I walked out of her room and to my alcove. I wanted to go to bed and for this day to be over. I didn’t want to think about Max anymore.
“Are you mad at me?” she asked, misunderstanding my silence.
“I’m a little upset that we could have been playing princess dress-up with your tiaras this whole time, but no, I’m not mad. It was your secret to keep. I’m glad that you shared it with me, though. But I’m really tired and I want to go to sleep.”
“Okay,” she said. “I’m here if you need me.”
That made my tears well up again, so I just nodded. When I heard her bedroom door close, I collapsed onto my bed.
She was right about Max—he wouldn’t stay away forever. I couldn’t talk to him right now, though. I didn’t have it in me.
In one night I had lost the man I loved and the job I’d adored. I felt like I had nothing left here in New York.
I grabbed my laptop and did the only thing I could think of.
I booked a flight home.
CHAPTER THIRTY-NINE
“How long are you going to stay in bed?” Meemaw asked as she lowered herself down onto a chair next to me. “I think we need to stage one of those intervention thingies.”

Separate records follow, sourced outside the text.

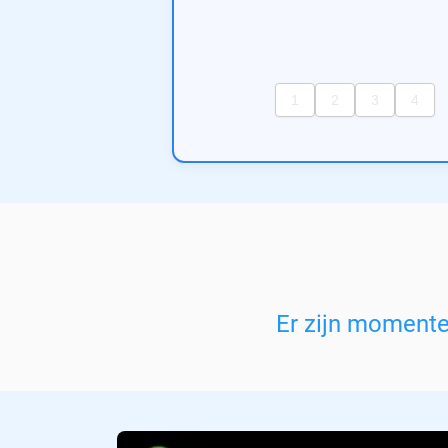
Er zijn moment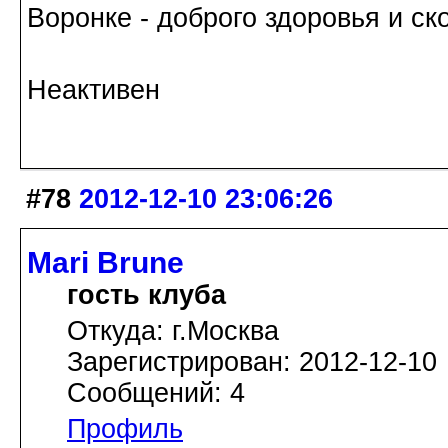
Воронке - доброго здоровья и с
Неактивен
#78
2012-12-10 23:06:26
Mari Brune
гость клуба
Откуда: г.Москва
Зарегистрирован: 2012-12-10
Сообщений: 4
Профиль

“I don’t need an intervention, Meemaw. I’m just sad.” My dog, Princess, was curled up in bed next to me. She’d been my constant companion since I’d returned home. As if she could sense how unhappy I was.

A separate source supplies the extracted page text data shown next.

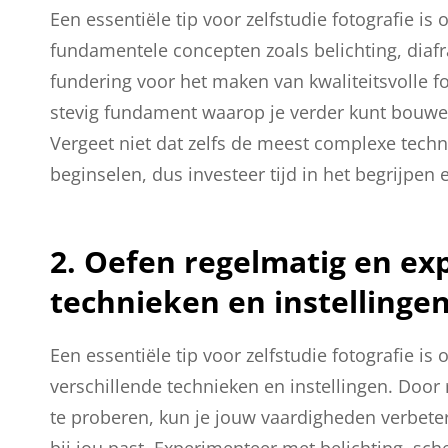
Een essentiële tip voor zelfstudie fotografie i
fundamentele concepten zoals belichting, diafra
fundering voor het maken van kwaliteitsvolle fo
stevig fundament waarop je verder kunt bouwen
Vergeet niet dat zelfs de meest complexe techn
beginselen, dus investeer tijd in het begrijpen
2. Oefen regelmatig en ex
technieken en instellingen
Een essentiële tip voor zelfstudie fotografie 
verschillende technieken en instellingen. Door
te proberen, kun je jouw vaardigheden verbeter
bij jou past. Experimenteer met belichting, sch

I tried to think of the last time I’d been sad before Max. It occurred to me that it was the day when my stepmother had posted that happy photo of my dad’s new family and when I found out Adrian was going to propose to Colette. But that same night I’d been able to joke, to laugh, to forget about him completely while spending time with Max.
But now? It was like all the color had gone out of the world and I would never smile or laugh again.
“It’s been a week, Everly,” Meemaw said.
Sometimes it felt like I’d been home for ten years. Or as if I’d never gone off to New York at all.
My mom came into the room and Meemaw turned toward her. “You know, the absence of a strong male father figure causes insecurity in women. I read the Google about it.”
“This isn’t because Dad sucks,” I said. “It’s because Max does.”
“Have you talked to Max at all?” my mother asked as she sat on the foot of my bed.
My plan had been to ignore him completely. Maybe even block him from my phone. But then I remembered how upset I’d been at him for shutting down and running off, telling him that wasn’t a way to deal with problems, and realized that I was doing exactly the same thing.
So I’d texted him after I’d arrived to let him know where I was and that I wasn’t ready to talk to him yet. He had immediately responded.
I’m here when you are ready to talk. I want to explain if you’ll let me.
He continued to text daily, just to let me know that he was thinking of me and missed me. He didn’t pressure me or ask me to respond. It wasn’t like he was ignoring what I said, more like he wanted to let me know that he was still there.
It was exactly what I would have wanted him to do, if he’d asked.
Because he knows you,a voice inside me whispered. I ignored it.
“I texted him,” I said. “I’m not ready to speak to him yet.”
“But you love him,” my mom responded, her voice soft.
“It’s only been a month,” I said. I had decided that it was far too short a time for me to be in love with someone. It wasn’t logical. “You don’t love somebody you’ve known for a month.”
My heart didn’t agree with me, though.
Meemaw frowned. “I knew your grandfather for two weeks and we got married the night before he was shipped out to Vietnam. We were happily married for thirty-eight years until he passed.”